As an admirer of her imaginative and nuanced fiction, I seized a quiet
moment between fights to pose the ultimate sophisto-smartass query: How
did some one who excelled in the delicate art of storytelling reconcile
her love of boxing with the violence inflicted on its participants?
She sized me up with the calm, generous gaze of a teacher enlightening
an eager, but remedial, student. She had obviously spent years
considering and shaping her answer.
“Because people’s lives are never cleaner or purer than when they are
chasing the dream.”
One Ring Circus, a collection culled from 20+ years of Dunn’s
boxing-themed pieces, chronicles the sweat-soaked legs of that chase,
and dissects the components of that elusive dream.
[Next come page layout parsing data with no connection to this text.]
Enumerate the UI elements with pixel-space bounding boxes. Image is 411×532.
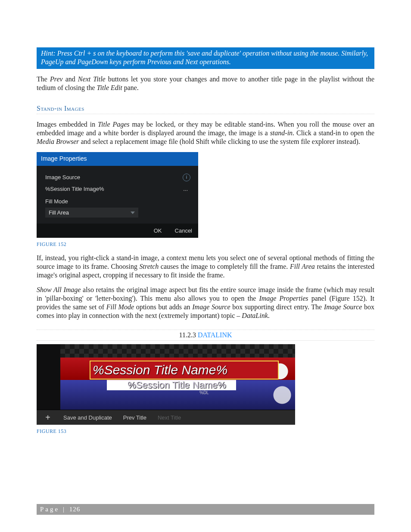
text: . Click a stand-in to open the: [293, 129, 374, 137]
fill-mode-italic: Fill Mode: [106, 303, 134, 311]
title-edit-italic: Title Edit: [97, 84, 122, 91]
next-title-button: Next Title: [158, 414, 181, 421]
title-toolbar: + Save and Duplicate Prev Title Next Tit…: [37, 410, 295, 425]
text: box supporting direct entry. The: [230, 303, 324, 311]
session-title-name-2: %Session Title Name%: [128, 380, 226, 391]
hint-box: Hint: Press Ctrl + s on the keyboard to …: [37, 47, 374, 69]
image-source-italic: Image Source: [192, 303, 230, 311]
text: .: [268, 312, 270, 319]
fill-mode-value: Fill Area: [49, 209, 69, 216]
section-number: 11.2.3: [179, 331, 198, 339]
page-footer: Page | 126: [37, 504, 374, 515]
text: and select a replacement image file (hol…: [79, 138, 360, 145]
paragraph-stretch: If, instead, you right-click a stand-in …: [37, 254, 374, 280]
fill-mode-label: Fill Mode: [45, 198, 190, 205]
image-properties-dialog: Image Properties Image Source i %Session…: [37, 152, 198, 238]
datalink-italic: DataLink: [242, 312, 268, 319]
stretch-italic: Stretch: [140, 263, 159, 270]
image-source-italic-2: Image Source: [324, 303, 362, 311]
media-browser-italic: Media Browser: [37, 138, 79, 145]
leftbar: [37, 344, 60, 410]
image-properties-italic: Image Properties: [259, 295, 308, 302]
footer-label: Page |: [40, 506, 69, 513]
title-pages-italic: Title Pages: [98, 121, 129, 128]
paragraph-standin: Images embedded in Title Pages may be lo…: [37, 120, 374, 146]
dl-badge: %DL: [199, 391, 209, 395]
text: and: [63, 75, 78, 83]
section-label: DATALINK: [198, 331, 232, 339]
chevron-down-icon: [131, 212, 135, 214]
next-title-italic: Next Title: [78, 75, 106, 83]
image-source-label: Image Source: [45, 174, 80, 181]
standin-italic: stand-in: [270, 129, 293, 137]
paragraph-show-all: Show All Image also retains the original…: [37, 286, 374, 320]
browse-button[interactable]: ...: [183, 186, 190, 193]
cancel-button[interactable]: Cancel: [175, 228, 192, 233]
prev-italic: Prev: [50, 75, 63, 83]
text: options but adds an: [134, 303, 192, 311]
show-all-image-italic: Show All Image: [37, 286, 81, 293]
session-title-name-1: %Session Title Name%: [93, 361, 227, 379]
text: The: [37, 75, 50, 83]
figure-152-caption: Figure 152: [37, 241, 374, 248]
figure-153: %Session Title Name% %Session Title Name…: [37, 344, 295, 425]
save-and-duplicate-button[interactable]: Save and Duplicate: [63, 414, 112, 421]
paragraph-prev-next: The Prev and Next Title buttons let you …: [37, 75, 374, 92]
text: pane.: [122, 84, 139, 91]
figure-153-caption: Figure 153: [37, 428, 374, 435]
prev-title-button[interactable]: Prev Title: [123, 414, 146, 421]
section-datalink: 11.2.3 DATALINK: [37, 330, 374, 341]
ok-button[interactable]: OK: [154, 228, 162, 233]
fill-area-italic: Fill Area: [290, 263, 315, 270]
image-source-value: %Session Title Image%: [45, 186, 104, 193]
info-icon[interactable]: i: [183, 174, 190, 181]
fill-mode-select[interactable]: Fill Area: [45, 208, 138, 218]
page-number: 126: [69, 506, 81, 513]
add-icon[interactable]: +: [44, 413, 52, 423]
section-standin-images: Stand-in Images: [37, 104, 374, 114]
text: Images embedded in: [37, 121, 98, 128]
text: causes the image to completely fill the …: [159, 263, 290, 270]
dialog-title: Image Properties: [37, 152, 198, 166]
What sets Dunn’s book apart from the other tomes on the “Boxing” shelf
is its unique and welcome voice. Fans are familiar with the full cast of
usual suspects: the grizzled veteran reporter adept at cataloguing the
sport’s crime s and misdemeanors; the academic who views every jab as
signifier of social upheaval; and the cheerleader who rhapsodizes about
every KO as a triumph of the human spirit. Dunn’s vision reaches into
the crannies of rundown neighborhood gyms to examine the sport’s most
elemental and profound human interactions, and to extract truths far too
basic for the more vainglorious fight-mob scribes.
Readers who have never thrown a punch in anger, and whose preconceptions
of gym life come straight from 1930s movie scripts, will be surprised at
what really transpires between teacher and student, fighter and
opponent. “The flat fact,” Dunn writes in “School of Hard Knocks,” her
essay on the dynamics of training, “is that a boxing gym is a place
where men are allowed to be kind to one another.” In a milieu dominated
by macho clichés and trash talk, it probably takes a woman and a damn
fine observer to utter such a bare and jarring home truth.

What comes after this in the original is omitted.